佐賀町アーカイブ COLLECTION plus,1 大竹伸朗展オープニングレセプション

2011年4月22日、佐賀町アーカイブにて、第1回目の展覧会が幕を開けました。前日の搬入で、あらためて空間と向き合い、予定よりも作品点数を増やした大竹伸朗さん。佐賀町アーカイブのコレクションより1987年の伝説的個展からとその前後の作品、この個展に合わせた新作が凝縮された展示になりました。ディレクターの小池一子と大竹さんの奥に見えるのは、1978-81年に描かれた《ミスター・ピーナッツ》。その後のかかわりにつながる一枚です。

この佐賀町アーカイブはもともと公開収蔵庫で、時々展覧会を行います。設計したマウント・フジ・アーキテクツ・スタジオいわく「『トムとジェリー』のジェリーの穴」。穴の奥の豊かな世界を見るには、左手の通路からお入りください。

3331 Arts Chiyodaのご厚意で部屋をお借りし、ささやかなお祝いもしました。バターピーナッツを塗ったセロリも好評。この部屋でも、1987年当時に大竹さんが記録した佐賀町エキジビット・スペースの映像を上映しました。

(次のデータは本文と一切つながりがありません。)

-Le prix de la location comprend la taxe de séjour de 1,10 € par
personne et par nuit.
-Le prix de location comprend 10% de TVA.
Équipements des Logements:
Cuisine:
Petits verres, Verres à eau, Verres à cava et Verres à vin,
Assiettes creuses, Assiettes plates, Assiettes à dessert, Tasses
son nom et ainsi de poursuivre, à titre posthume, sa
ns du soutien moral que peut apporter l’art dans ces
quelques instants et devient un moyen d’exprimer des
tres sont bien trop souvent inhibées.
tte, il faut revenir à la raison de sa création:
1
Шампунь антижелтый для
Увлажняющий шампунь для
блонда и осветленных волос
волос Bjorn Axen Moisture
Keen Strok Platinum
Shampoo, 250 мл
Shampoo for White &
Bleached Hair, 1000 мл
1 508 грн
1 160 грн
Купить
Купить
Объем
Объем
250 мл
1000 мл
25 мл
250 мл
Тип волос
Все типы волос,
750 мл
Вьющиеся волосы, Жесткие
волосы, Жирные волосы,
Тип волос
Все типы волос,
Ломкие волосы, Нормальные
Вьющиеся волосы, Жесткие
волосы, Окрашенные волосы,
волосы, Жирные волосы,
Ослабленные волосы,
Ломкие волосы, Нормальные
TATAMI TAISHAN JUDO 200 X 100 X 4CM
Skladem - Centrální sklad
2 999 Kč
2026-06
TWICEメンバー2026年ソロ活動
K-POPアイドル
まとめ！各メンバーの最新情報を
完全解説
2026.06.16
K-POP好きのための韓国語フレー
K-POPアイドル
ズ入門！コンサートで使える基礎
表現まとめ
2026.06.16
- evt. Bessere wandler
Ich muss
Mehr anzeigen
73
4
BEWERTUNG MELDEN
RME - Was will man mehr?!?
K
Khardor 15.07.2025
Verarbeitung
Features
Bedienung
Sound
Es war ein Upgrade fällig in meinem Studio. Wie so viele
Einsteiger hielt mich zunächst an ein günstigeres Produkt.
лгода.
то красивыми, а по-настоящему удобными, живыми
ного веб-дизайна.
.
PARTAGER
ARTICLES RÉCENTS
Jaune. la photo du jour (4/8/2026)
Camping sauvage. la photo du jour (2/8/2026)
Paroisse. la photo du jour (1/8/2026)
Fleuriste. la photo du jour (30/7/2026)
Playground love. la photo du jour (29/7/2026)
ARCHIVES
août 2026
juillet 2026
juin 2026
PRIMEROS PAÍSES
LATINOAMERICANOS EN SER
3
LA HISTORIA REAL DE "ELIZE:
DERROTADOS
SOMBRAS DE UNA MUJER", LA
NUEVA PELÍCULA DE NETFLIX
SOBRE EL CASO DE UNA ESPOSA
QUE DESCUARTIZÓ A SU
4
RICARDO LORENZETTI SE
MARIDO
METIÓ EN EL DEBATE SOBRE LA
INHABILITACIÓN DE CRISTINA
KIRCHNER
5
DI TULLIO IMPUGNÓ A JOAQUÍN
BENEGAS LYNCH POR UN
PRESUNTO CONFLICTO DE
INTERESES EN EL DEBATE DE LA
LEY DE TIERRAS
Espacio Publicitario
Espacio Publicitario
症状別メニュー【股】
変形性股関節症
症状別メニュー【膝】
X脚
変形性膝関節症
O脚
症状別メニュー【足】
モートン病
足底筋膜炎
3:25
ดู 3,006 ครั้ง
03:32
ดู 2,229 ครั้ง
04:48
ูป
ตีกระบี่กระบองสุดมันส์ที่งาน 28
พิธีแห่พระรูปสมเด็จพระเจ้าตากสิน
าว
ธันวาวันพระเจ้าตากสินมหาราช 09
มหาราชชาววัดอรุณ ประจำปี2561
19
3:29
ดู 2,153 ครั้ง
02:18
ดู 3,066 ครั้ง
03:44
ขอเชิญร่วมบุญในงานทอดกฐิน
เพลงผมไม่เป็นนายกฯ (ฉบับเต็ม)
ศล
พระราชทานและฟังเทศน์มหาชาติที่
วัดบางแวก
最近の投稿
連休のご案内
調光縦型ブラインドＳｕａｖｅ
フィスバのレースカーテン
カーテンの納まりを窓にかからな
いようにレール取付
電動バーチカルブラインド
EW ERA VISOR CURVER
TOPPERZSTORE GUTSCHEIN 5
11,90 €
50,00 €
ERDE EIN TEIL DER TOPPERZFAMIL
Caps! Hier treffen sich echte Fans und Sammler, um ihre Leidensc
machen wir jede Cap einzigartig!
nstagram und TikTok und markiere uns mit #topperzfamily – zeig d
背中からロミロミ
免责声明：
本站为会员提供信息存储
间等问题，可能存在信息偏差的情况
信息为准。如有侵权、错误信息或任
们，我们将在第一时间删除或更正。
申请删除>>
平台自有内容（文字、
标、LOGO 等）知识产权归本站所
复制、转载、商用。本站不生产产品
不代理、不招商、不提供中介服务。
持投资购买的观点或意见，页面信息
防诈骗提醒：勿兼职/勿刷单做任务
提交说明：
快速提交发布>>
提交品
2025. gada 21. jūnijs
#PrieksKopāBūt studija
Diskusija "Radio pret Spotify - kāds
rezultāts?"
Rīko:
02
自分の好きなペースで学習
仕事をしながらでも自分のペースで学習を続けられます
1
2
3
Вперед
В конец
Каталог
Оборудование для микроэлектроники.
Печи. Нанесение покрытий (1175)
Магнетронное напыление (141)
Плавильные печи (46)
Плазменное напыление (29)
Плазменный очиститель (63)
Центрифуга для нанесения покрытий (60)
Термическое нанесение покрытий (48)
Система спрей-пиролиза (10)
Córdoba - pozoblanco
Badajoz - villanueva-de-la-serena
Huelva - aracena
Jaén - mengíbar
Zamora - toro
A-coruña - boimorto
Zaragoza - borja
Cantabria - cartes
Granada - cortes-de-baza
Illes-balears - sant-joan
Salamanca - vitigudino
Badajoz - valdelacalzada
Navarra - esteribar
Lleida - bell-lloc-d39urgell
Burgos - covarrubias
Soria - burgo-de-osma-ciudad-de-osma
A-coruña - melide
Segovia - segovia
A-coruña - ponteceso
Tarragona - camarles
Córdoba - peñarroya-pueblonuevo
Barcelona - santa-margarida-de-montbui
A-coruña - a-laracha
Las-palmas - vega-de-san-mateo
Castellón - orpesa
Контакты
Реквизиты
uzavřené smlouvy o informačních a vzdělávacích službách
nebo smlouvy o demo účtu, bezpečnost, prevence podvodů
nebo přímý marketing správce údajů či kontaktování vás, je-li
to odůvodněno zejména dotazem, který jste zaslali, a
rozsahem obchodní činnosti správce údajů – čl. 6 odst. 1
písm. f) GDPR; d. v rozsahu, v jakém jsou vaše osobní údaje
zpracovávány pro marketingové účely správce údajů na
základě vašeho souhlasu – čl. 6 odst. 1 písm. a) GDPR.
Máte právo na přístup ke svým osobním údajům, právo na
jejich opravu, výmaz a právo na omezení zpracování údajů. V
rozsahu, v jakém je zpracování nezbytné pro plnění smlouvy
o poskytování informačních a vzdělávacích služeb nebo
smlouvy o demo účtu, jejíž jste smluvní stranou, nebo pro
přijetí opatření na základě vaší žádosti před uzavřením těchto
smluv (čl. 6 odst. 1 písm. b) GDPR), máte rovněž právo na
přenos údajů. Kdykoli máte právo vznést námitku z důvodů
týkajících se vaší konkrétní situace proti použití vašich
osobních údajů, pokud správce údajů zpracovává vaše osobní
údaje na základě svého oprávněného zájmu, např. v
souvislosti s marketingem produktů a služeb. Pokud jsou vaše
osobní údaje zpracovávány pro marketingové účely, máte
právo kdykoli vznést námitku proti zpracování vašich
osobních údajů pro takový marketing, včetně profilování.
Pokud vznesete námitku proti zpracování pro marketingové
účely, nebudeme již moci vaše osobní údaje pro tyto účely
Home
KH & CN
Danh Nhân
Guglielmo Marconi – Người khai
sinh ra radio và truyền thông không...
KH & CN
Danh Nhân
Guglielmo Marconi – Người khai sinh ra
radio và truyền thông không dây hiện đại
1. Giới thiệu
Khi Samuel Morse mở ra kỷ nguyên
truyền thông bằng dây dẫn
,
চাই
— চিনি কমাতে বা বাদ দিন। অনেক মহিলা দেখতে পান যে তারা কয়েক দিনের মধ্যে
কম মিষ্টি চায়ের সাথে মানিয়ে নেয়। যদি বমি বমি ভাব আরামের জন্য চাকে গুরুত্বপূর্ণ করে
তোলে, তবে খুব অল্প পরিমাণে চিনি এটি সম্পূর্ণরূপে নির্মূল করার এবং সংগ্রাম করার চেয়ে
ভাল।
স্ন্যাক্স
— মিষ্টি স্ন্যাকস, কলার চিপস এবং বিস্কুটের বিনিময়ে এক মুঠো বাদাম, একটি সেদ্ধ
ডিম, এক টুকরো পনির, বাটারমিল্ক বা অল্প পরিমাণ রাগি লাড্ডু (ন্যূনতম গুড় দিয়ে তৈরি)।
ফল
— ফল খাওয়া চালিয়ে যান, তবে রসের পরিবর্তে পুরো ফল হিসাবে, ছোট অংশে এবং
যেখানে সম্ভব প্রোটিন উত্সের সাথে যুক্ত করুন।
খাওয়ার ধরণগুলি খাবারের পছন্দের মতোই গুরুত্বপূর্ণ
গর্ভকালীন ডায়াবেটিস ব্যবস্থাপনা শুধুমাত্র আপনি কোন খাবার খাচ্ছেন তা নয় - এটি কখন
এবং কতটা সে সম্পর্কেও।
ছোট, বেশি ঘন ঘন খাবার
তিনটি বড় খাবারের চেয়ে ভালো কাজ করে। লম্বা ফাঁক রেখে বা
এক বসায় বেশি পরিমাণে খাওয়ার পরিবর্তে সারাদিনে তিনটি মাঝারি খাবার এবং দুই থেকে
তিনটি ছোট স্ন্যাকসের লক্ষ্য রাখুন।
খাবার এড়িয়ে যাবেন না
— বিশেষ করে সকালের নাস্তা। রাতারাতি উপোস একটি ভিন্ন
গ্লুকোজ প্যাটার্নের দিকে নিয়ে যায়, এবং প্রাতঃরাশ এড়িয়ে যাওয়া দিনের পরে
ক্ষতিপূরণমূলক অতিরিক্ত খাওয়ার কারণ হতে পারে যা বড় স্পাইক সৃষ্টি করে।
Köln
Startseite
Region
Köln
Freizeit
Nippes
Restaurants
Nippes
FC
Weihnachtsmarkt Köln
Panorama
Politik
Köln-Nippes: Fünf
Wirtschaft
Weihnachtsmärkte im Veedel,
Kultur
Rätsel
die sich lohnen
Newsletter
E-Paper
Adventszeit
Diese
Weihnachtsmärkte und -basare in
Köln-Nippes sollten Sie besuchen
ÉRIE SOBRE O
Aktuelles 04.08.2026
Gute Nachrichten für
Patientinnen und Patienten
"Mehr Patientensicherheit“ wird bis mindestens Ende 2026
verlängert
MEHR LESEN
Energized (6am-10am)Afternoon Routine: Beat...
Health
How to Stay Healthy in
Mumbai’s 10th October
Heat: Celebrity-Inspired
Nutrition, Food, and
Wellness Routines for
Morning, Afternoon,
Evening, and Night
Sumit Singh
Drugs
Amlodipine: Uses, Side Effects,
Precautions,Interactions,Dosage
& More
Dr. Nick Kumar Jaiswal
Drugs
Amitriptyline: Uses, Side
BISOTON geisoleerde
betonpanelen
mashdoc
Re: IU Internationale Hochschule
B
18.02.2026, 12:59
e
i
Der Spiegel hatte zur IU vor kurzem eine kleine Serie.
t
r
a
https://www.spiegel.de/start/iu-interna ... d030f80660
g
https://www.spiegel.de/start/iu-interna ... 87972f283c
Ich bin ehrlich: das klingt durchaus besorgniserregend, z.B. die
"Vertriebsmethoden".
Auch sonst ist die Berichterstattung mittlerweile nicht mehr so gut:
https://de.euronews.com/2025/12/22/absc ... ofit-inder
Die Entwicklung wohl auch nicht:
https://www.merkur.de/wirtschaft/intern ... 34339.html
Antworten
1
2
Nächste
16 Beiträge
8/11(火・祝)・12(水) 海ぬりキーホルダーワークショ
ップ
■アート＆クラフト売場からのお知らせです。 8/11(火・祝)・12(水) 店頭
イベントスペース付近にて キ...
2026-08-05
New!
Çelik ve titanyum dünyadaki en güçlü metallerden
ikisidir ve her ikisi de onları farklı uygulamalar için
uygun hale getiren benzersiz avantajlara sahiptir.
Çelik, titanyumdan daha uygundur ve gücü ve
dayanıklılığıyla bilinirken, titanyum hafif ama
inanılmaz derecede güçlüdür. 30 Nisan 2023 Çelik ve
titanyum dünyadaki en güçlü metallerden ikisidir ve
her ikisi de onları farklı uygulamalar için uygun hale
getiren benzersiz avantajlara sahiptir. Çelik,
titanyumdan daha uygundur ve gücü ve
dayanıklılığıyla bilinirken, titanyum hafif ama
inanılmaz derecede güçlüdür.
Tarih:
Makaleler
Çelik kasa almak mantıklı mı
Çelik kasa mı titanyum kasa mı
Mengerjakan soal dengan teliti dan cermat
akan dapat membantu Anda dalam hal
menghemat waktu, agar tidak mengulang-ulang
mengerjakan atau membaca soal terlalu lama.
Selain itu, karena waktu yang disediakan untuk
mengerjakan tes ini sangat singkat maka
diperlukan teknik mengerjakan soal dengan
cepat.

大竹さんからのあいさつがあたたかい笑いに包まれました。「小池さんがまた何かを始めるというので、先生に呼び出しをくらうような気持ちで待ち合わせ場所に行ったら中学校だった(3331は旧中学校を改装した施設)」。当時、三十代初めの大竹さんにとって佐賀町エキジビット・スペースの空間は大きな挑戦で、「これで失敗したら作家をやめようと思いながら永代橋を渡った」という言葉が印象的でした。

廊下にも人があふれ、再会や新しい出会いがうれしいスタートとなりました。